Cox’s Bazar deputy police chief Afruzul Haque Tutul confirmed the death and injuries but did not elaborate.
It is the first known death caused by a landslide at the camps due to rain. Police say a person died a few weeks ago in a landslide caused by construction work.
UN Sends More Aid
At a press conference in Geneva on Friday, a spokesman for the UN High Commissioner for Refugees (UNHCR), Andrej Mahecic, said the agency was rushing additional aid to Bangladesh, where the first rains of the monsoon season have hit Cox’s Bazar.
Some 700,000 mostly Rohingya refugees have taken shelter in Cox’s Bazar since fleeing Myanmar amid a military crackdown on their communities in northern Rakhine State triggered by militant attacks on security posts there in late August.
In a press release, the UN refugee agency said the first of three scheduled humanitarian airlifts carrying additional shelter materials arrived in Bangladesh on Tuesday.
The 1,400 tents are the first of 10,000 the agency plans to deliver by the end of May for 60,000 refugees living in areas most at risk of landslides and flooding.
Aid is also arriving by sea, including more tents, 170,000 tarpaulins and other essentials.
Humanitarian partners estimate that between 150,000 and 200,000 Rohingya refugees will be at risk this monsoon season and in urgent need of relocation.
“Of this number, 24,000 people are at critical risk due to the severe instability of the land on which their shelters have been constructed,” Mahecic said.
The Bangladesh government has recently allocated new land for the refugees.
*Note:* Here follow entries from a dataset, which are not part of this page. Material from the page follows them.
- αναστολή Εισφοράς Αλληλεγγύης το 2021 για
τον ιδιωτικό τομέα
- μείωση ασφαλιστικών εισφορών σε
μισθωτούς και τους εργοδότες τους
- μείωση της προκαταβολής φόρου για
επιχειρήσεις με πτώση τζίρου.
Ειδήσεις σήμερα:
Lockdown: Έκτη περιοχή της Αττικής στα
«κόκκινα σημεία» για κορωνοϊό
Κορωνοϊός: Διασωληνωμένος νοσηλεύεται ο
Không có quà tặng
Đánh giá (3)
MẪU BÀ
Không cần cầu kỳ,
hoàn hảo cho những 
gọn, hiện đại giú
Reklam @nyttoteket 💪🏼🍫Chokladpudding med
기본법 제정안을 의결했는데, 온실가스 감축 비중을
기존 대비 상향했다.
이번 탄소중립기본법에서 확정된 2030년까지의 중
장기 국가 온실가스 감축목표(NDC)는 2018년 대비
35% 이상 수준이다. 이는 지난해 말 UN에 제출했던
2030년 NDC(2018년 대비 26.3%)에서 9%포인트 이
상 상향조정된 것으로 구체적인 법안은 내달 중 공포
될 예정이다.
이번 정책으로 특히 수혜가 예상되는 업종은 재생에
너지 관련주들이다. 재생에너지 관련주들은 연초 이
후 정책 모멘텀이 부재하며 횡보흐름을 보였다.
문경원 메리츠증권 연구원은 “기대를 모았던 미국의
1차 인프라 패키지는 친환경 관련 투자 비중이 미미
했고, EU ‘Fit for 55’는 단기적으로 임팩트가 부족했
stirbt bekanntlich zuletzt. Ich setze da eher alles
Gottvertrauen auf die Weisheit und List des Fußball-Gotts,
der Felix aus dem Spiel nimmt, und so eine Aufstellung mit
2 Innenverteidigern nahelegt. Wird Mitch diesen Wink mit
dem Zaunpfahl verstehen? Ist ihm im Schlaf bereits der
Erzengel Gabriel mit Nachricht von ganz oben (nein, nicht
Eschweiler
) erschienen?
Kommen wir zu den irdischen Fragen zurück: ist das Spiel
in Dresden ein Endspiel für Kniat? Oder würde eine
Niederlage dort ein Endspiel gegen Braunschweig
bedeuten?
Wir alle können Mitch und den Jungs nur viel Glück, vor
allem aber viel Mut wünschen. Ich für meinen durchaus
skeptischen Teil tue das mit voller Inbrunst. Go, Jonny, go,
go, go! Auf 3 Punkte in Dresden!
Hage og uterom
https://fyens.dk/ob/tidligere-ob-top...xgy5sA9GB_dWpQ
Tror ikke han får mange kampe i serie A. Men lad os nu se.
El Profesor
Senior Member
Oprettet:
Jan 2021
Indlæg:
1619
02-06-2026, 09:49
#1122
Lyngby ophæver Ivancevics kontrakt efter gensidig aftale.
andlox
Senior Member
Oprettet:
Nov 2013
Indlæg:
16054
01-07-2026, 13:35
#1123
Work crews have already begun clearing the area and the UN refugee agency hopes to move some 5,000 people there by the end of the month.
“In the absence of more available and usable land, UNHCR has made temporary emergency relocation arrangements, which will be activated as needed” Mahecic said.
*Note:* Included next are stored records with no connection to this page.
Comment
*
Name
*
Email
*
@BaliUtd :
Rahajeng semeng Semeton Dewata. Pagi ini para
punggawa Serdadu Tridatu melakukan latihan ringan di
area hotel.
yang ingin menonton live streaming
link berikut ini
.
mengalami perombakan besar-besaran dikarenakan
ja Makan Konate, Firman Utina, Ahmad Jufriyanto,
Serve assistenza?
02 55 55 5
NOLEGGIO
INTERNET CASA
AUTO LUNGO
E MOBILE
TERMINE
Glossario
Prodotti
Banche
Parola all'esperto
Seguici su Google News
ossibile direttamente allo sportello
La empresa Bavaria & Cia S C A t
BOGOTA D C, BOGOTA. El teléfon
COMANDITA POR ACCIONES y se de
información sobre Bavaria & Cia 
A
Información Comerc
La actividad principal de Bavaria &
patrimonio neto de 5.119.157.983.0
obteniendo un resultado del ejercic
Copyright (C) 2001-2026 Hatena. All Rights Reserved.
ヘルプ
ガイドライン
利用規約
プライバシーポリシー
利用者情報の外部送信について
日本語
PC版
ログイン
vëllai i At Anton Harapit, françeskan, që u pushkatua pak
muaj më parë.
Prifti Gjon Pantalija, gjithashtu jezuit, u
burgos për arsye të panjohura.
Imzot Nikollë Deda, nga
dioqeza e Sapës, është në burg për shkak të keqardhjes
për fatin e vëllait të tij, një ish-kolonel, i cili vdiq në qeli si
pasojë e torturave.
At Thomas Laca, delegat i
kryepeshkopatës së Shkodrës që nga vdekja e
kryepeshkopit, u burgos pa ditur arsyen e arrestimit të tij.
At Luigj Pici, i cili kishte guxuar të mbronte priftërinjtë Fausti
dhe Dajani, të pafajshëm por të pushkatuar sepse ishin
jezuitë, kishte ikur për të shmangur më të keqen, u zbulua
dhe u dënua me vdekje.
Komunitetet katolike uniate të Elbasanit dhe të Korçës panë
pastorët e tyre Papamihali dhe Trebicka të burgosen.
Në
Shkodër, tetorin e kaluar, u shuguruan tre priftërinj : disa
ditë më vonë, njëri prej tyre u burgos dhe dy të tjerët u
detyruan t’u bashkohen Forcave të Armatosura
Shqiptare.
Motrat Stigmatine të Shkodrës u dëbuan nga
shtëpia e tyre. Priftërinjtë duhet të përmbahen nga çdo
In addition to the 60,000 refugees to be housed in emergency shelters, the UN refugee agency said, another 35,000 can be hosted by other refugees living in safer areas and the same number can be moved to communal shelters in the camps. But the agency added that these were only short-term solutions to address imminent risks.
OIC Delegation Visits Camps
The Bangladeshi Daily Star reported that a delegation of the Organization of Islamic Cooperation (OIC) also visited the Cox’s Bazar camps on Friday, ahead of a foreign ministers summit in Dhaka.
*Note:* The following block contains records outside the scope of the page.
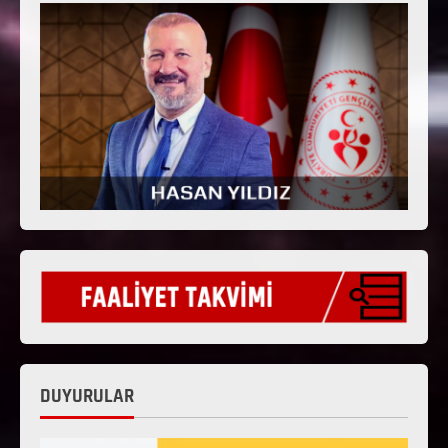
DUYURULAR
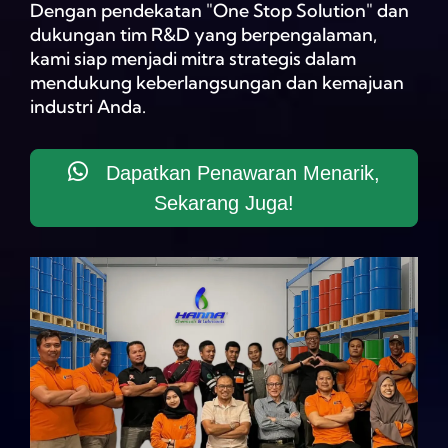
Dengan pendekatan "One Stop Solution" dan
dukungan tim R&D yang berpengalaman,
kami siap menjadi mitra strategis dalam
mendukung keberlangsungan dan kemajuan
industri Anda.
Dapatkan Penawaran Menarik,
Sekarang Juga!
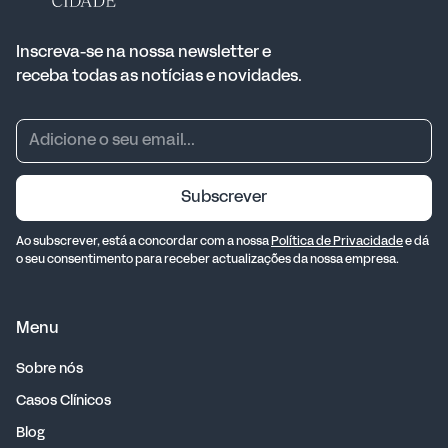
Inscreva-se na nossa newsletter e
receba todas as notícias e novidades.
Subscrever
Ao subscrever, está a concordar com a nossa
Política de Privacidade
e dá
o seu consentimento para receber actualizações da nossa empresa.
Menu
Sobre nós
Casos Clínicos
Blog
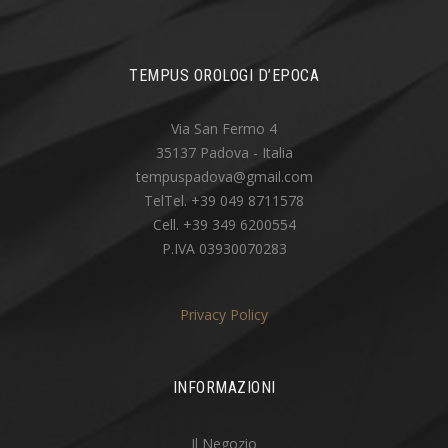
TEMPUS OROLOGI D’EPOCA
Via San Fermo 4
35137 Padova - Italia
tempuspadova@gmail.com
TelTel. +39 049 8711578
Cell. +39 349 6200554
P.IVA 03930070283
Privacy Policy
INFORMAZIONI
Il Negozio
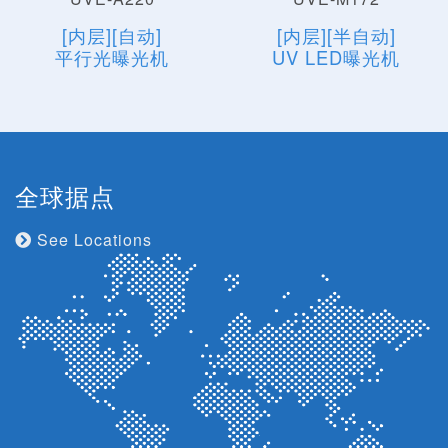
[内层][自动]
[内层][半自动]
平行光曝光机
UV LED曝光机
全球据点
See Locations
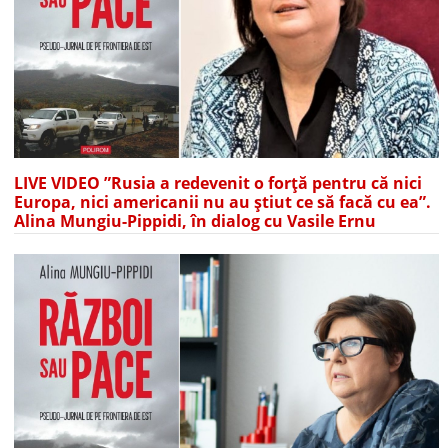
LIVE VIDEO ”Rusia a redevenit o forță pentru că nici
Europa, nici americanii nu au știut ce să facă cu ea”.
Alina Mungiu-Pippidi, în dialog cu Vasile Ernu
According to the report, OIC Assistant Secretary-General Hashmi Yousuf apologized that the organization had not responded to the refugee crisis sooner and said it would work with the international community to repatriate the Rohingya to Myanmar.
Friday’s visit to the camps was joined by Canadian Foreign Affairs Minister Chrystia Freeland, Canadian Prime Minister Justin Trudeau’s special envoy to Myanmar, Bob Rae, Canada’s special envoy to the OIC, Masud Husain, and Bangladesh Foreign Minister AH Mahmood Ali, among others.
A UN Security Council delegation visited the camps on April 28 during a four-day mission to Bangladesh and Myanmar and said the refugee crisis would remain one of the council’s top priorities.
However, a provisional program of the UN Security Council’s work for May tweeted by Poland on Tuesday makes no mention of the refugee crisis.